Quando viu que o museu não iria mais reabrir e as obras de Guido estavam abandonadas, Constantino resolveu resgatá-las e levá-las para sua casa.‘‘ Eu tive que tirar os quadros de lá porque estavam até tomando chuva. É uma falta de respeito. É só no Brasil que a televisão exerce um fascínio e a tendência é descer o nível cultural das pessoas. E, além do mais, aqui em Curitiba gastam todo o dinheiro em pessoal. Gastam para manter uma estrutura poderosa que não faz nada’’.
No acervo, resgatado por Constantino, estão 180 quadros de Guido Viaro, 700 desenhos, 200 gravuras, além de obras de deuses da pintura brasileira como Di Cavalcanti e Volpi.
Como não encontrou apoio para continuar expondo as obras de Guido aqui, Constantino levou as obras do artista italiano, radicado no Brasil desde 1927, para a Internet. Recentemente, um grupo de marchands americanos e brasileiros que vivem em Nova Iorque o procuraram. Eles estão criando o site latincollection.com, onde vão divulgar trabalhos de latinos.
Serão exposições com 12 trabalhos e 600 palavras que vão contar a história de artistas que desenvolveram seus trabalhos em focos isolados dos grandes movimentos de arte do ínicio do século.
A Fundação Cultural de Curitiba foi responsável pelo Museu Guido Viaro durante os mais de 20 anos que ele funcionou. Atualmente, ninguém por lá quer falar sobre o assunto.

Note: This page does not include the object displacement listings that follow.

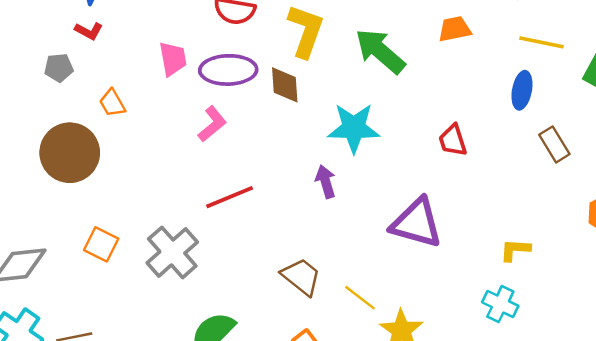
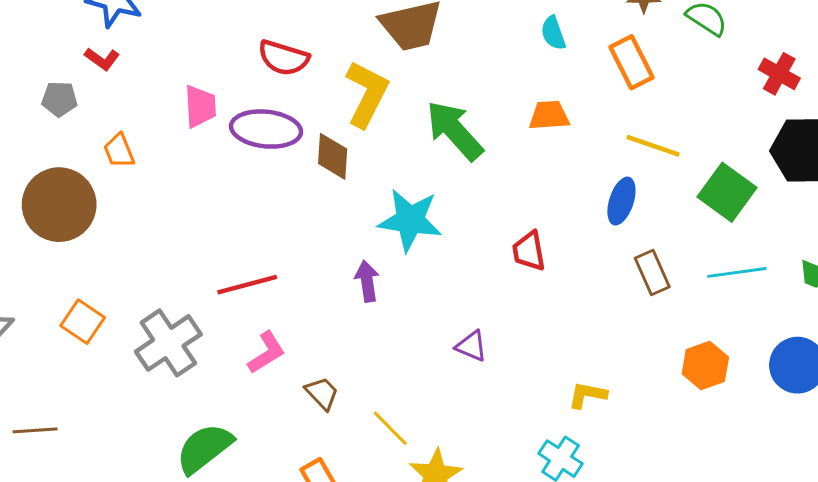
pink L-shape: (212, 124) -> (266, 353), moved
purple triangle: (417, 223) -> (471, 346), size x0.5
brown trapezoid: (301, 277) -> (322, 393), size x0.7

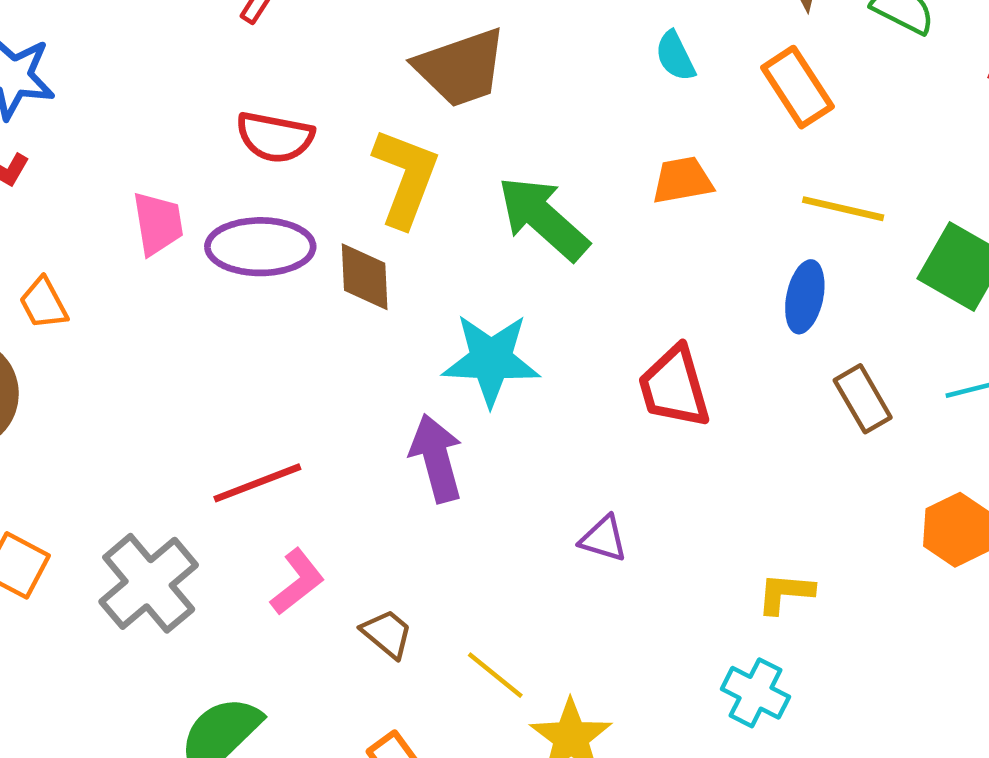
red trapezoid: (529, 251) -> (674, 387), size x1.4
purple arrow: (367, 281) -> (436, 458), size x1.4

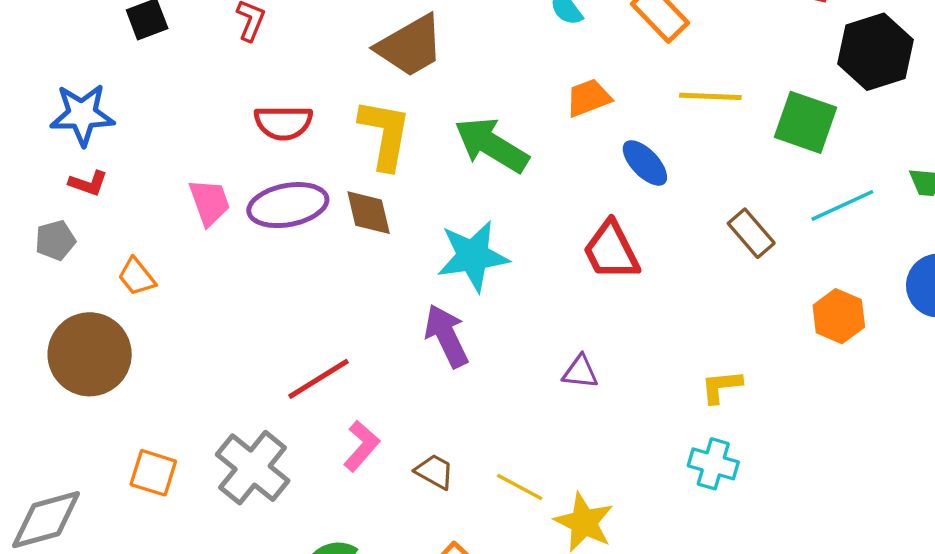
blue ellipse: (805, 297) -> (645, 163), moved, turned -45

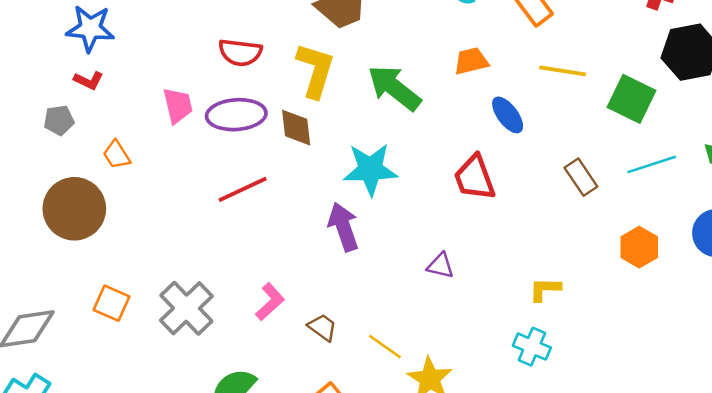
red line: (318, 379) -> (243, 189), moved

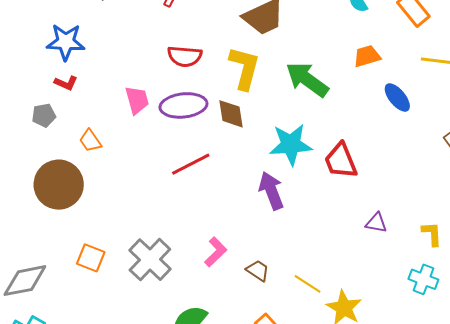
red trapezoid: (474, 178) -> (341, 161), moved
purple triangle: (440, 266) -> (376, 223), moved
yellow L-shape: (545, 289) -> (432, 234), turned 88

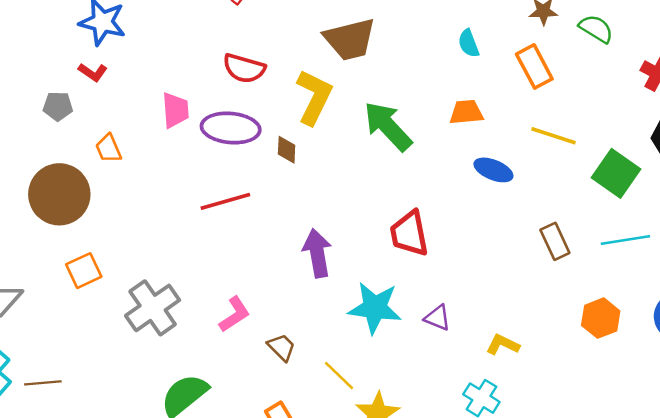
blue ellipse: (397, 98) -> (493, 170), turned -40
brown diamond: (231, 114) -> (287, 150), size x0.7
cyan star: (291, 145) -> (375, 308), moved
yellow L-shape: (432, 234) -> (503, 345), turned -72
orange square: (91, 258) -> (84, 271), moved, turned 32

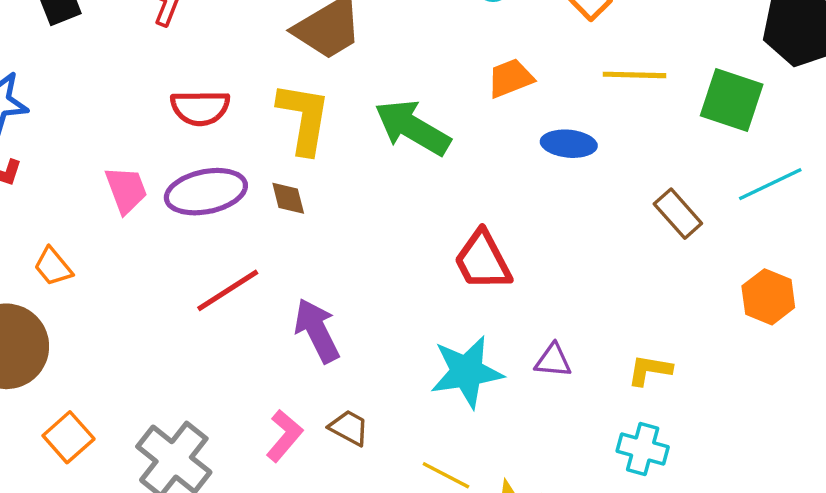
purple arrow: (317, 253) -> (317, 331), moved
brown trapezoid: (281, 347) -> (349, 428), moved

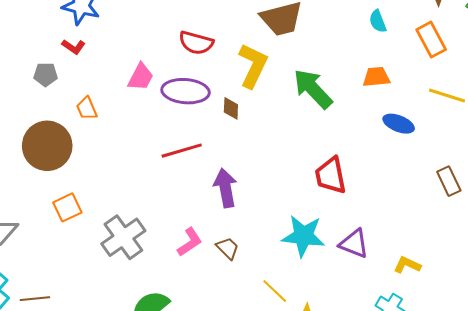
pink trapezoid: (126, 190) -> (141, 77), turned 32
purple triangle: (553, 360) -> (354, 244), size x1.4

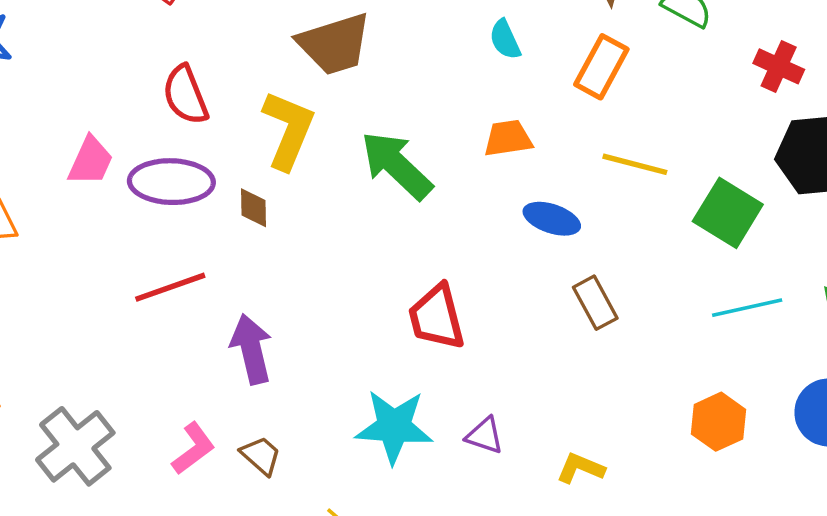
orange rectangle: (431, 40) -> (601, 67), turned 60
red semicircle: (196, 43) -> (185, 95), turned 56
brown rectangle: (449, 181) -> (595, 303), moved
purple triangle: (354, 244) -> (485, 436), size x0.7

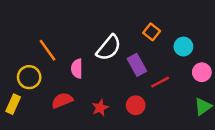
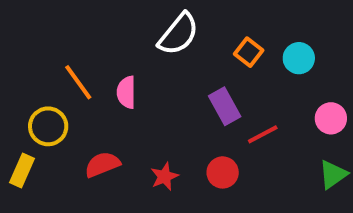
cyan circle: (183, 47) -> (299, 58), moved
white semicircle: (109, 48) -> (178, 34), moved
pink semicircle: (77, 69) -> (126, 92), moved

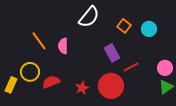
pink circle: (331, 118) -> (165, 68), moved
yellow circle: (48, 126) -> (30, 72), moved
red circle: (223, 172) -> (111, 86), size x1.6

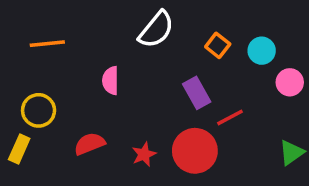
orange line: (39, 41) -> (47, 44), moved, turned -60
pink circle: (165, 68) -> (290, 82), moved
yellow circle: (30, 72) -> (39, 110), moved

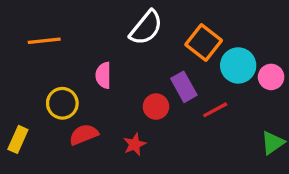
orange square: (218, 45) -> (204, 42), size x1.5
cyan circle: (262, 51) -> (238, 65), moved, size x1.4
yellow circle: (39, 110) -> (62, 103), moved
red circle: (195, 151) -> (156, 107), moved, size x0.6

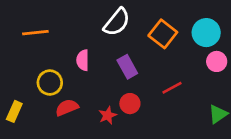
cyan circle: (238, 65) -> (206, 33), moved
purple rectangle: (184, 87) -> (127, 67), moved
red circle: (156, 107) -> (130, 104), moved

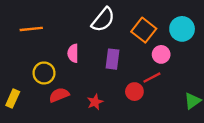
pink circle: (217, 61) -> (161, 54), moved
purple rectangle: (127, 67) -> (112, 59), turned 36
red circle: (130, 104) -> (134, 92), moved

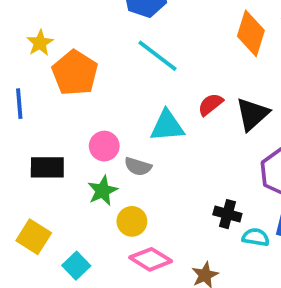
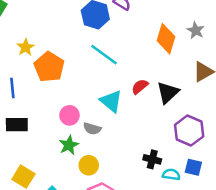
cyan triangle: (167, 126) -> (111, 101), turned 45
black rectangle: (47, 167) -> (17, 125), moved

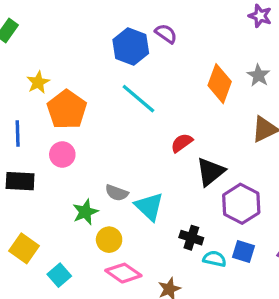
black triangle: (168, 93) -> (211, 172), moved
cyan triangle: (111, 101) -> (149, 207), moved
pink circle: (69, 115) -> (62, 154), moved

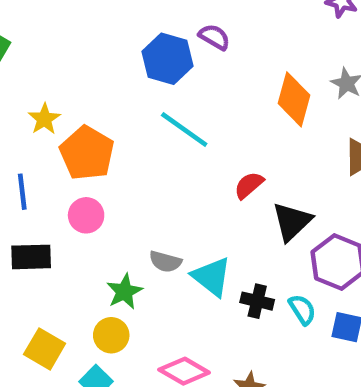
black cross: (191, 238) -> (257, 301), moved
yellow circle: (109, 240) -> (111, 335), moved
cyan semicircle: (215, 259) -> (302, 309), moved, turned 50

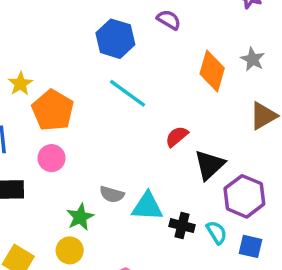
purple semicircle: (214, 37) -> (169, 20), moved
cyan triangle: (212, 277) -> (147, 206), turned -36

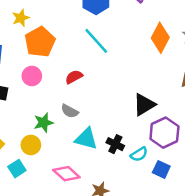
red semicircle: (177, 137) -> (74, 77), moved
cyan triangle: (147, 206) -> (86, 139), moved
cyan semicircle: (217, 232) -> (139, 154), turned 78

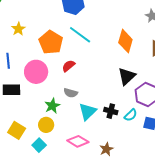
orange diamond: (160, 38) -> (125, 41), moved
orange pentagon: (40, 42) -> (51, 42), moved
pink circle: (32, 76) -> (36, 72), size x1.5
cyan triangle: (86, 139) -> (88, 112), turned -48

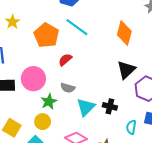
pink circle: (36, 72) -> (33, 79), moved
cyan semicircle: (131, 115) -> (131, 127), moved, turned 144

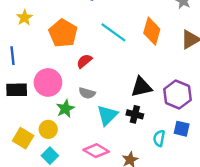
cyan line: (77, 27) -> (113, 32), moved
black triangle: (126, 70) -> (141, 87), moved, turned 30
yellow circle: (43, 122) -> (48, 129), moved

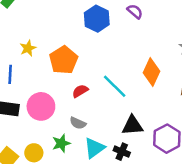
yellow star: (24, 18) -> (28, 48), moved
cyan line: (113, 32) -> (115, 86), moved
green star: (65, 109) -> (61, 143), moved

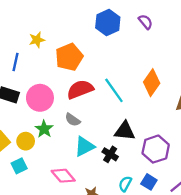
red semicircle: (80, 91) -> (80, 89), size x1.6
green star: (61, 143) -> (44, 129), moved, turned -30

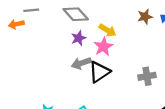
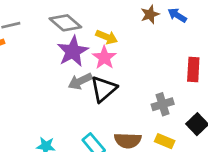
purple star: (79, 38) -> (73, 51), size x1.6
gray cross: (147, 76) -> (163, 104), moved

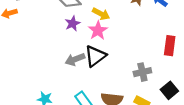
purple star: (73, 51) -> (73, 23), size x0.6
gray arrow: (80, 81) -> (75, 59), moved

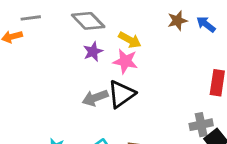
pink star: (98, 30) -> (125, 61), turned -30
gray cross: (142, 72) -> (201, 125), moved

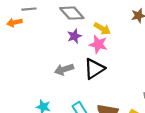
gray arrow: (95, 98) -> (64, 69), moved

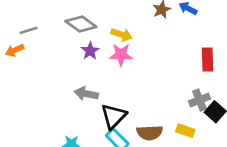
gray arrow: (64, 69) -> (86, 94), turned 42
black triangle: (94, 69) -> (114, 116), moved

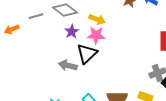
gray line: (29, 30) -> (36, 16), moved
black triangle: (114, 116) -> (87, 54), moved

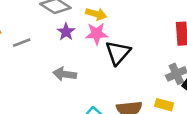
gray line: (36, 16) -> (22, 43), moved
black triangle: (87, 54) -> (118, 53), moved

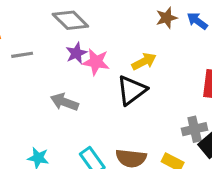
yellow arrow: (96, 14) -> (144, 61), moved, turned -54
pink star: (97, 34) -> (96, 62), moved

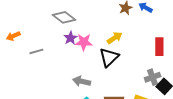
gray line: (22, 55) -> (36, 51), moved
gray arrow: (64, 102) -> (82, 81), moved

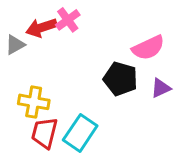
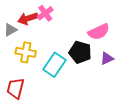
yellow cross: (34, 102) -> (26, 52), moved
red trapezoid: (45, 133) -> (15, 88), moved
cyan rectangle: (80, 133) -> (54, 65), moved

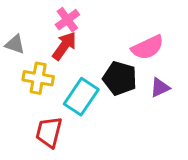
red arrow: (28, 18) -> (64, 46), moved, turned 144
gray triangle: (10, 30) -> (15, 44), turned 48
red trapezoid: (15, 88) -> (49, 132), moved

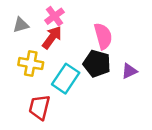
gray triangle: (15, 44) -> (21, 25), moved, turned -35
pink semicircle: (148, 47) -> (103, 36), moved, turned -80

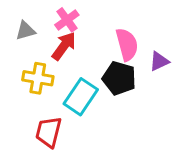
purple triangle: (129, 71) -> (159, 61), moved

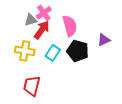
gray triangle: (26, 31) -> (31, 20), moved
pink semicircle: (127, 44) -> (70, 26), moved
cyan rectangle: (81, 97) -> (53, 53), moved, size x0.7

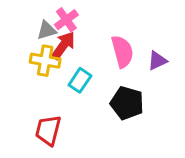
pink semicircle: (70, 26) -> (122, 52), moved
yellow cross: (25, 51) -> (45, 61), moved
black pentagon: (78, 51) -> (127, 103), moved

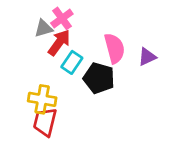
yellow cross: (45, 61) -> (42, 99), moved
cyan rectangle: (80, 80) -> (72, 62), moved
black pentagon: (127, 103) -> (99, 78), moved

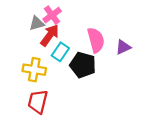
yellow cross: (42, 99) -> (34, 70), moved

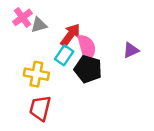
pink cross: (52, 15) -> (22, 17), moved
red arrow: (50, 35) -> (70, 35), moved
pink semicircle: (96, 40) -> (87, 48), moved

O artista Guido Viaro escreveu um artigo na Revista Forma de 1966. Falava da experiência de vir de uma pequena cidade da Itália e morar em Curitiba: ‘‘Na província nunca se tem idéia do que seja luta, movimento, necessidade de tudo, até de crença’’.
Infelizmente, o artista que era um grande organizador e veio para Curitiba em busca de progresso, ficaria triste, muito triste, ao ver o que os homens civilizados da terra que ele escolheu para viver, fizeram com a sua arte.